Saved entries
= = = =

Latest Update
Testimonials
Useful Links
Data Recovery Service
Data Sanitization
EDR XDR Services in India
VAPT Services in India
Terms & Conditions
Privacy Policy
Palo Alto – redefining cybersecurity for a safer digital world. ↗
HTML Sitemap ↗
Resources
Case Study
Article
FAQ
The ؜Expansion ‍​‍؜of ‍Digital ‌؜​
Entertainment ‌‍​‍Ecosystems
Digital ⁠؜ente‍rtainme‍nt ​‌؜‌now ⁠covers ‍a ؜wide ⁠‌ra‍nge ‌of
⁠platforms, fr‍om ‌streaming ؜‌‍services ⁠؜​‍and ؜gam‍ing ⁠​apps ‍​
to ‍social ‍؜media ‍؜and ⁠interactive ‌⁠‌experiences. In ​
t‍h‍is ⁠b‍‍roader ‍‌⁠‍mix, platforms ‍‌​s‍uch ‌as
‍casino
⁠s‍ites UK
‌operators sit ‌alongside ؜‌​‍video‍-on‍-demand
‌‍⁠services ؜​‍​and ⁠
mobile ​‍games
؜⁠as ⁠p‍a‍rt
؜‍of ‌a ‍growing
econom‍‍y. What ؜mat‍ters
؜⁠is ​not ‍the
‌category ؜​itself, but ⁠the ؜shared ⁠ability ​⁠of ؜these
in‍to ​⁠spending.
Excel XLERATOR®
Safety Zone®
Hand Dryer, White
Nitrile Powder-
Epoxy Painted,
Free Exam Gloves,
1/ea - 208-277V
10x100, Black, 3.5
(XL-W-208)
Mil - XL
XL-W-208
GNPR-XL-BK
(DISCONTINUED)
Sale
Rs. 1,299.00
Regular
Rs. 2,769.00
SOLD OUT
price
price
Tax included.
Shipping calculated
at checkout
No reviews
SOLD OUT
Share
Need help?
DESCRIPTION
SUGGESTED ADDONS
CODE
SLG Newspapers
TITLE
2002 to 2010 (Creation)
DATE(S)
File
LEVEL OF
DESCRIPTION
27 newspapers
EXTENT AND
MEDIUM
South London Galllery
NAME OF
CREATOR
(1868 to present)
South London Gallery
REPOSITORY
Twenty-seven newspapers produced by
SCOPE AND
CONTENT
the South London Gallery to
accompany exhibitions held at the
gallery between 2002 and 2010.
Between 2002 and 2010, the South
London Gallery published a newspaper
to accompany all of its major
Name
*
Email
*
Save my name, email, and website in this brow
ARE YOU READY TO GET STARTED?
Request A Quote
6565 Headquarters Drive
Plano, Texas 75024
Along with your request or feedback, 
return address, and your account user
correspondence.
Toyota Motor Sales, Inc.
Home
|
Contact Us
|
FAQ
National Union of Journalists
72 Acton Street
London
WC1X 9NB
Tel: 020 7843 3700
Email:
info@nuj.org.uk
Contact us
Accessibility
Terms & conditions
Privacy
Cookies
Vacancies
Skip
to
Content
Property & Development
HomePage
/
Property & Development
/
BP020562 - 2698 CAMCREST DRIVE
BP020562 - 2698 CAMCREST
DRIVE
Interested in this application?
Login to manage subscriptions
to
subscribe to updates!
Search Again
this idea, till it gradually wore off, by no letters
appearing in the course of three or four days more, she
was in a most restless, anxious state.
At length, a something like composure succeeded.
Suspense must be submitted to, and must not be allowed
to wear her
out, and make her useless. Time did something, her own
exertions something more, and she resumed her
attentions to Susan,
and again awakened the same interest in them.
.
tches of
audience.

= = = =

_TASK ITEM_
Set down every record once more, exactly as written.

_ANSWER SECTION_
Latest Update
Testimonials
Useful Links
Data Recovery Service
Data Sanitization
EDR XDR Services in India
VAPT Services in India
Terms & Conditions
Privacy Policy
Palo Alto – redefining cybersecurity for a safer digital world. ↗
HTML Sitemap ↗
Resources
Case Study
Article
FAQ
The ؜Expansion ‍​‍؜of ‍Digital ‌؜​
Entertainment ‌‍​‍Ecosystems
Digital ⁠؜ente‍rtainme‍nt ​‌؜‌now ⁠covers ‍a ؜wide ⁠‌ra‍nge ‌of
⁠platforms, fr‍om ‌streaming ؜‌‍services ⁠؜​‍and ؜gam‍ing ⁠​apps ‍​
to ‍social ‍؜media ‍؜and ⁠interactive ‌⁠‌experiences. In ​
t‍h‍is ⁠b‍‍roader ‍‌⁠‍mix, platforms ‍‌​s‍uch ‌as
‍casino
⁠s‍ites UK
‌operators sit ‌alongside ؜‌​‍video‍-on‍-demand
‌‍⁠services ؜​‍​and ⁠
mobile ​‍games
؜⁠as ⁠p‍a‍rt
؜‍of ‌a ‍growing
econom‍‍y. What ؜mat‍ters
؜⁠is ​not ‍the
‌category ؜​itself, but ⁠the ؜shared ⁠ability ​⁠of ؜these
in‍to ​⁠spending.
Excel XLERATOR®
Safety Zone®
Hand Dryer, White
Nitrile Powder-
Epoxy Painted,
Free Exam Gloves,
1/ea - 208-277V
10x100, Black, 3.5
(XL-W-208)
Mil - XL
XL-W-208
GNPR-XL-BK
(DISCONTINUED)
Sale
Rs. 1,299.00
Regular
Rs. 2,769.00
SOLD OUT
price
price
Tax included.
Shipping calculated
at checkout
No reviews
SOLD OUT
Share
Need help?
DESCRIPTION
SUGGESTED ADDONS
CODE
SLG Newspapers
TITLE
2002 to 2010 (Creation)
DATE(S)
File
LEVEL OF
DESCRIPTION
27 newspapers
EXTENT AND
MEDIUM
South London Galllery
NAME OF
CREATOR
(1868 to present)
South London Gallery
REPOSITORY
Twenty-seven newspapers produced by
SCOPE AND
CONTENT
the South London Gallery to
accompany exhibitions held at the
gallery between 2002 and 2010.
Between 2002 and 2010, the South
London Gallery published a newspaper
to accompany all of its major
Name
*
Email
*
Save my name, email, and website in this brow
ARE YOU READY TO GET STARTED?
Request A Quote
6565 Headquarters Drive
Plano, Texas 75024
Along with your request or feedback, 
return address, and your account user
correspondence.
Toyota Motor Sales, Inc.
Home
|
Contact Us
|
FAQ
National Union of Journalists
72 Acton Street
London
WC1X 9NB
Tel: 020 7843 3700
Email:
info@nuj.org.uk
Contact us
Accessibility
Terms & conditions
Privacy
Cookies
Vacancies
Skip
to
Content
Property & Development
HomePage
/
Property & Development
/
BP020562 - 2698 CAMCREST DRIVE
BP020562 - 2698 CAMCREST
DRIVE
Interested in this application?
Login to manage subscriptions
to
subscribe to updates!
Search Again
this idea, till it gradually wore off, by no letters
appearing in the course of three or four days more, she
was in a most restless, anxious state.
At length, a something like composure succeeded.
Suspense must be submitted to, and must not be allowed
to wear her
out, and make her useless. Time did something, her own
exertions something more, and she resumed her
attentions to Susan,
and again awakened the same interest in them.
.
tches of
audience.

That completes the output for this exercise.